A maximum entropy deep reinforcement learning method for sequential well placement optimization using multi-discrete action spaces
Date: 2024-06-12  Cicking Rate: 17


Recently, the team of Zhang Kai has made new progress in the field of reservoir well placement optimization, and the related research has been published in the Geoenergy Science and Engineering. The paper is titled "A maximum entropy deep reinforcement learning method for sequential well placement optimization using multi-discrete action spaces".
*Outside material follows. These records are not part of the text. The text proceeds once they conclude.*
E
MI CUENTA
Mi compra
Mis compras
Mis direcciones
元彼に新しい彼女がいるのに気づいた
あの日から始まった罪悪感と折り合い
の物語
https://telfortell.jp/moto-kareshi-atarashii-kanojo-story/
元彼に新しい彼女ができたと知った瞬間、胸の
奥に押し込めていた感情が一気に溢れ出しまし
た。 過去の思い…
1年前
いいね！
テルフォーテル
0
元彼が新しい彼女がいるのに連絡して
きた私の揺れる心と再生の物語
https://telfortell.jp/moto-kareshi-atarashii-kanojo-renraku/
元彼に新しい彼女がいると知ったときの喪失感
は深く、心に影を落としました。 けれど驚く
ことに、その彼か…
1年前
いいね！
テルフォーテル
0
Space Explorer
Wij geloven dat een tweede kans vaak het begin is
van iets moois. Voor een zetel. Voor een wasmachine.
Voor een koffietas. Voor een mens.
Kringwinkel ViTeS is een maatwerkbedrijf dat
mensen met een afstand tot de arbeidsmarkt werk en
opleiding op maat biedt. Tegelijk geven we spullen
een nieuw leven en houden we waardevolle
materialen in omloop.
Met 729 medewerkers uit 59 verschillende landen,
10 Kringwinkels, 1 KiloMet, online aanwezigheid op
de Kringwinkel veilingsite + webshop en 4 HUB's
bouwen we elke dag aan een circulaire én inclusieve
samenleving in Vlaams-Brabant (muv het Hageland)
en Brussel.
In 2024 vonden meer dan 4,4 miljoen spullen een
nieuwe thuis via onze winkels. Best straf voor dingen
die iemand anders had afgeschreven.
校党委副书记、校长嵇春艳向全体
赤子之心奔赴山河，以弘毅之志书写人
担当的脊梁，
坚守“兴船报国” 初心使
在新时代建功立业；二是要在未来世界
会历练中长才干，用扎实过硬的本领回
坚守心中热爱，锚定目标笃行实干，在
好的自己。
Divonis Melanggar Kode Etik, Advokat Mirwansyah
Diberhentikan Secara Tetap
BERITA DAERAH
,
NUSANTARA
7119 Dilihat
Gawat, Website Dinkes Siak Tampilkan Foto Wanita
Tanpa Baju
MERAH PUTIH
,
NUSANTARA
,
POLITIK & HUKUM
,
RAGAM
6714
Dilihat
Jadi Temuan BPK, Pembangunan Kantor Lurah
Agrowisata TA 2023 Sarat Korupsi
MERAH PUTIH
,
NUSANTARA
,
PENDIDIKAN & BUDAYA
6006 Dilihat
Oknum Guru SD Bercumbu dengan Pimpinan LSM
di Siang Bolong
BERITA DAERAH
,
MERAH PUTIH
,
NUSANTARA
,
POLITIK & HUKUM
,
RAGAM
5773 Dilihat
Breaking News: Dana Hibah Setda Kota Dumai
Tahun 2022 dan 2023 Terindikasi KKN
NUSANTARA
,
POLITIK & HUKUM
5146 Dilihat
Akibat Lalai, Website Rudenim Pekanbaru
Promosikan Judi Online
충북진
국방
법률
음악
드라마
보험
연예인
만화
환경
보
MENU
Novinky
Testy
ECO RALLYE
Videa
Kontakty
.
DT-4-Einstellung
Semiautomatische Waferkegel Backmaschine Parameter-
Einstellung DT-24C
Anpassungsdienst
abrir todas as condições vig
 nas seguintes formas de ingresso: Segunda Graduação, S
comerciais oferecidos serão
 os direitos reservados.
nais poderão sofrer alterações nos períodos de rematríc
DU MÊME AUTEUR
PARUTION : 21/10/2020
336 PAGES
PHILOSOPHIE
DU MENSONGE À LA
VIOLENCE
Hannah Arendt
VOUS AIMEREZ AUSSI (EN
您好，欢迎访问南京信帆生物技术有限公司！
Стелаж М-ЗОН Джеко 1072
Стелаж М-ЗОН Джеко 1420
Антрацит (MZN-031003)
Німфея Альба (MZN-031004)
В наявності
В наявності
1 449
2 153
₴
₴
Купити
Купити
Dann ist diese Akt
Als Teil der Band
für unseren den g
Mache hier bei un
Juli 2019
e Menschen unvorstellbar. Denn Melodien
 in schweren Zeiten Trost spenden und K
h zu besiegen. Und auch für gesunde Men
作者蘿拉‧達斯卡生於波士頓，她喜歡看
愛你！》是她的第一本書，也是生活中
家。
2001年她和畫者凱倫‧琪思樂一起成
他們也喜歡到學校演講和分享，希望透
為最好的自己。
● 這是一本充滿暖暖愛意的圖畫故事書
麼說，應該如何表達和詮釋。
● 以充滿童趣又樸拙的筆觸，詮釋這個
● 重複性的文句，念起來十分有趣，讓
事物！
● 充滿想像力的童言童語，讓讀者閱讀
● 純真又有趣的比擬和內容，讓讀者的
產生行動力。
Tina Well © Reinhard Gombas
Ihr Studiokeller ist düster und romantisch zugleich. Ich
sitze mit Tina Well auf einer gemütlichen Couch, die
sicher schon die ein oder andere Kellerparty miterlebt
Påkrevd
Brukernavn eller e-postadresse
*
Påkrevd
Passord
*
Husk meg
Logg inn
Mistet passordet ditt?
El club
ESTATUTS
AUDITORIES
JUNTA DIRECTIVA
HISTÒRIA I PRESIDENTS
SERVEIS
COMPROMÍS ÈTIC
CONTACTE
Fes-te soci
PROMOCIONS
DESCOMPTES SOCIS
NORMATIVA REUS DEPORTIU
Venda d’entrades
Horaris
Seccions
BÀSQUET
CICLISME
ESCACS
Innovation: Current well placement optimization methods face challenges such as high-dimensional discretization of optimization variables, lack of effective exploration incentives for policy, and inability to adjust well placement optimization schemes in real-time. These issues lead to suboptimal performance that fails to meet engineering needs. To address these challenges, this study models the sequential well placement optimization problem in reservoirs as a Markov decision process. The large-scale discrete action space of well placement optimization variables is reconstructed into multi-discrete action spaces. Utilizing the maximum entropy mechanism to encourage policy exploration enhances global optimization capability, thereby establishing a well placement optimization framework based on maximum entropy deep reinforcement learning. Additionally, the trained policy can quickly adapt to the specific states of the target reservoir without the need for retraining, enabling offline application and demonstrating good real-time adjustability. The proposed method shows excellent performance in both optimization efficiency and offline application.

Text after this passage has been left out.